EXTRACTED INFORMATION Start Marker
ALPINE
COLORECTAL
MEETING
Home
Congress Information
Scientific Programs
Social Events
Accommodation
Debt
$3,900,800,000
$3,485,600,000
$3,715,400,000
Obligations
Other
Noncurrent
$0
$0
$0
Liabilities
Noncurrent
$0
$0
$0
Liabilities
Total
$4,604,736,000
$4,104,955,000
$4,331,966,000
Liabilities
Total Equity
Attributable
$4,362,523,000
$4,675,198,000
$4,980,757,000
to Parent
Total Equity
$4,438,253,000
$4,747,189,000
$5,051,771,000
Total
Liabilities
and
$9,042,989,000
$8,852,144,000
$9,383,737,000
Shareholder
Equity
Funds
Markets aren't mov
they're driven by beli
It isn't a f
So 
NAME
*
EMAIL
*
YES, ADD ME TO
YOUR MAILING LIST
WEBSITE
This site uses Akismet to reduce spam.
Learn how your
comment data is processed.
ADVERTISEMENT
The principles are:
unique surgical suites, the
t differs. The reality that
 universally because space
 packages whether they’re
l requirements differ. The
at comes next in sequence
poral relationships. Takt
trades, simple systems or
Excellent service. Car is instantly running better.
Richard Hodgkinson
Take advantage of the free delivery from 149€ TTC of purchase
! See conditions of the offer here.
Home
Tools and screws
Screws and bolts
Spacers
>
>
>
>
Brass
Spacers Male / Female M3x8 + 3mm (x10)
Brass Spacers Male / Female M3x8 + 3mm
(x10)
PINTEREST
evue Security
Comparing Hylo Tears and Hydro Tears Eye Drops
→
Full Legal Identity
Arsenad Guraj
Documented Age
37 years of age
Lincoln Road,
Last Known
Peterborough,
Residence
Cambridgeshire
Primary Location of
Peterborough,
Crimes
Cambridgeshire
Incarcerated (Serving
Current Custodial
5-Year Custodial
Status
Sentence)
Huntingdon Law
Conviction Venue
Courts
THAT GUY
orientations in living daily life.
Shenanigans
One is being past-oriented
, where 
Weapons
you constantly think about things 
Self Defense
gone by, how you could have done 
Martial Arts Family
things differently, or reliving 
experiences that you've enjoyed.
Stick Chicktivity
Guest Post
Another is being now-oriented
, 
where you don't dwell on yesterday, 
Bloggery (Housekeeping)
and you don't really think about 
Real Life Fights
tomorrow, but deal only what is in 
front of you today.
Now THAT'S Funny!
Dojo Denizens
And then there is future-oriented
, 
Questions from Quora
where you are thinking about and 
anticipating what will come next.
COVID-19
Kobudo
EXTRACTED INFORMATION End Marker
Generate an exact reproduction of all entries.

◆ **TASK ANSWER**:
ALPINE
COLORECTAL
MEETING
Home
Congress Information
Scientific Programs
Social Events
Accommodation
Debt
$3,900,800,000
$3,485,600,000
$3,715,400,000
Obligations
Other
Noncurrent
$0
$0
$0
Liabilities
Noncurrent
$0
$0
$0
Liabilities
Total
$4,604,736,000
$4,104,955,000
$4,331,966,000
Liabilities
Total Equity
Attributable
$4,362,523,000
$4,675,198,000
$4,980,757,000
to Parent
Total Equity
$4,438,253,000
$4,747,189,000
$5,051,771,000
Total
Liabilities
and
$9,042,989,000
$8,852,144,000
$9,383,737,000
Shareholder
Equity
Funds
Markets aren't mov
they're driven by beli
It isn't a f
So 
NAME
*
EMAIL
*
YES, ADD ME TO
YOUR MAILING LIST
WEBSITE
This site uses Akismet to reduce spam.
Learn how your
comment data is processed.
ADVERTISEMENT
The principles are:
unique surgical suites, the
t differs. The reality that
 universally because space
 packages whether they’re
l requirements differ. The
at comes next in sequence
poral relationships. Takt
trades, simple systems or
Excellent service. Car is instantly running better.
Richard Hodgkinson
Take advantage of the free delivery from 149€ TTC of purchase
! See conditions of the offer here.
Home
Tools and screws
Screws and bolts
Spacers
>
>
>
>
Brass
Spacers Male / Female M3x8 + 3mm (x10)
Brass Spacers Male / Female M3x8 + 3mm
(x10)
PINTEREST
evue Security
Comparing Hylo Tears and Hydro Tears Eye Drops
→
Full Legal Identity
Arsenad Guraj
Documented Age
37 years of age
Lincoln Road,
Last Known
Peterborough,
Residence
Cambridgeshire
Primary Location of
Peterborough,
Crimes
Cambridgeshire
Incarcerated (Serving
Current Custodial
5-Year Custodial
Status
Sentence)
Huntingdon Law
Conviction Venue
Courts
THAT GUY
orientations in living daily life.
Shenanigans
One is being past-oriented
, where 
Weapons
you constantly think about things 
Self Defense
gone by, how you could have done 
Martial Arts Family
things differently, or reliving 
experiences that you've enjoyed.
Stick Chicktivity
Guest Post
Another is being now-oriented
, 
where you don't dwell on yesterday, 
Bloggery (Housekeeping)
and you don't really think about 
Real Life Fights
tomorrow, but deal only what is in 
front of you today.
Now THAT'S Funny!
Dojo Denizens
And then there is future-oriented
, 
Questions from Quora
where you are thinking about and 
anticipating what will come next.
COVID-19
Kobudo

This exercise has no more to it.